By this time it was after 1, and the recovery room nurse called my ambulette to pick me up and said they would pick me up at the emergency room entrance. Now, just to say why I take the ambulette in these cases instead of Access-a-Ride. To take the later, you have to book one to two days in advance and tell them what time to pick up for the return. With certain doctor appointments and a procedure that I just described, it is impossible to know exactly when I will be finished. I my case above, I could have even had to stay overnight. So it was impossible to book a return pickup time. But this turned out to be the ambulette ride from hell.

First off, we were waiting for over an hour at the emergency exit like we were told to do. Suddenly I got the idea to have a lok at the vehicles standing at the corner, about 3/4 block down the street. Sure enough, my ambulette was waiting there. I called Louise and Ellita to come down the street [they'd been waiting in the hot sun] and Ellita and I boarded. There was already a couple on board, the wife of which was in a wheelchair in front of mine. We had another pickup along the way, and we ended up getting in my door about 4pm and rushed out for an early dinner at a fabulous new little Indian restaurant on Queen Blvd. So out for about 6 hours for a 5-minute procedure.

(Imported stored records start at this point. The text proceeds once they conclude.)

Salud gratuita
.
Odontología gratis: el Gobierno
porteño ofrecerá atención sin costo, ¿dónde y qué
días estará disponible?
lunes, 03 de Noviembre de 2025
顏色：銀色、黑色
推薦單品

But, here's the "hellishness" of the ride: the couple who had been in the ambulette when we boarded, looked like they were right out of "central casting". They could have played the part of trailer-park residents. The husband had no front teeth, scraggly hair and tattoos. His skinniness made him look almost like a junkie. The wife, who I inferred was the patient, looked unhealthy indeed. I thinnk I overheard somethhing about dialysis, and they seemed to be regular clients who knew the driver with familiarity. When we arrived in Astoria, Queens to let off the fifth passenger, the husband also got out of the van, motioned for the driver to wait [which didn't make us happy, since we were dying to get home, and I hadn't eaten since 11pm the night before]. Well, this man lit a cigarette, took a few drags himself and then, to my dismay, handed it to his wife sitting in the van in her wheelchair in front of me. It's impossible to protest when you can't speak and especially when you're choking from the smoke. So Ellita told them I had respiratory problems and they finally put the cigarette out, not a moment too soon.

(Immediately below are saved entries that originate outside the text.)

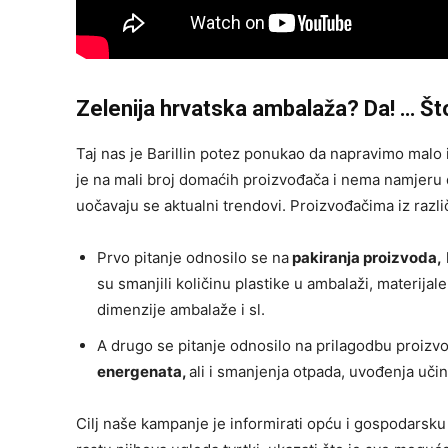
Zelenija hrvatska ambalaža? Da! … Š
Taj nas je Barillin potez ponukao da napravimo malo 
je na mali broj domaćih proizvođača i nema namjeru d
uočavaju se aktualni trendovi. Proizvođačima iz različ
Prvo pitanje odnosilo se na
pakiranja proizvoda,
su smanjili količinu plastike u ambalaži, materijale
dimenzije ambalaže i sl.
A drugo se pitanje odnosilo na prilagodbu proiz
energenata,
ali i smanjenja otpada, uvođenja učin
Cilj naše kampanje je informirati opću i gospodarsku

By the time the driver started up the van, the front was full of smoke and I began coughing up a storm. When I stiffened up and couldn't help kicking the woman's wheelchair, she went beserk on me. The husband saw I was choking and said to Ellita "is she okay?" and Ellita said "She's coughing from the smoking!" The woman said "well what do you want me to do? I had to have a smoke!" and the man said "Oh, if I knew, I would'na done that!" But he didn't exactly ask us if it was okay.

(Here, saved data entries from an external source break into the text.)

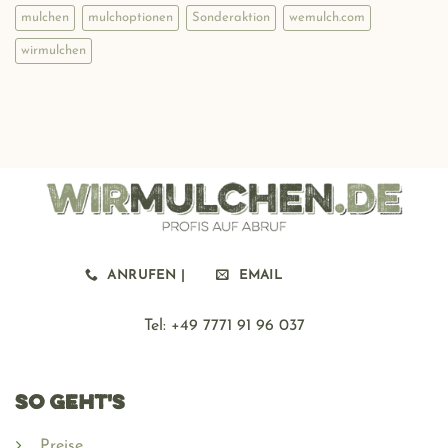
mulchen
mulchoptionen
Sonderaktion
wemulch.com
wirmulchen
ANRUFEN |
EMAIL
Tel: ‪+49 7771 91 96 037
SO GEHT'S
Preise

Here's the best part. When we arrived in front of my building, they both yelled out "this is so nice!" and the woman said to Ellita "I would like to live here. Can you tell me how she [meaning me] got into such a nice building? How can I get in here?" And Ellita said "you have to buy a co-op"
"Oh, it's nice to have money" she said.
Ha! She should only know!!

1 comment:

Cynthia Meyers said...

Fern,

thank you for your informative post. I took my friend Julie to get evaluated (!) for the Access-a-Ride service in the Bronx in July (Julie has met you in an ALS group). Still haven't heard anything. How long did it take for you to get the service?

You make an excellent point that you can't reserve a return time most of the time, so what is the ambulette service you use?

My usefulness as a chauffeur for Julie may be ending soon since I have a car not a van, so I'd like to learn what I can. Thank you!